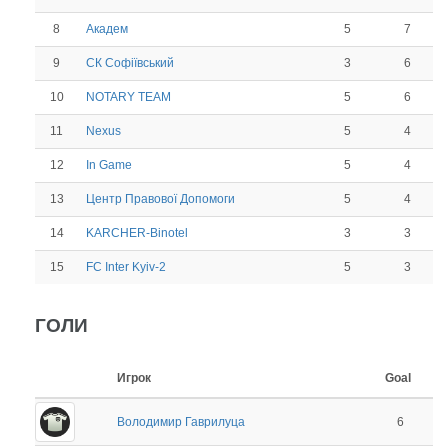
8
5
7
Академ
9
3
6
СК Софіївський
10
5
6
NOTARY TEAM
11
5
4
Nexus
12
5
4
In Game
13
5
4
Центр Правової Допомоги
14
3
3
KARCHER-Binotel
15
5
3
FC Inter Kyiv-2
ГОЛИ
Игрок
Goal
Володимир Гаврилуца
6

====

Retype the material above exactly, images excluded.

8
5
7
Академ
9
3
6
СК Софіївський
10
5
6
NOTARY TEAM
11
5
4
Nexus
12
5
4
In Game
13
5
4
Центр Правової Допомоги
14
3
3
KARCHER-Binotel
15
5
3
FC Inter Kyiv-2
ГОЛИ
Игрок
Goal
Володимир Гаврилуца
6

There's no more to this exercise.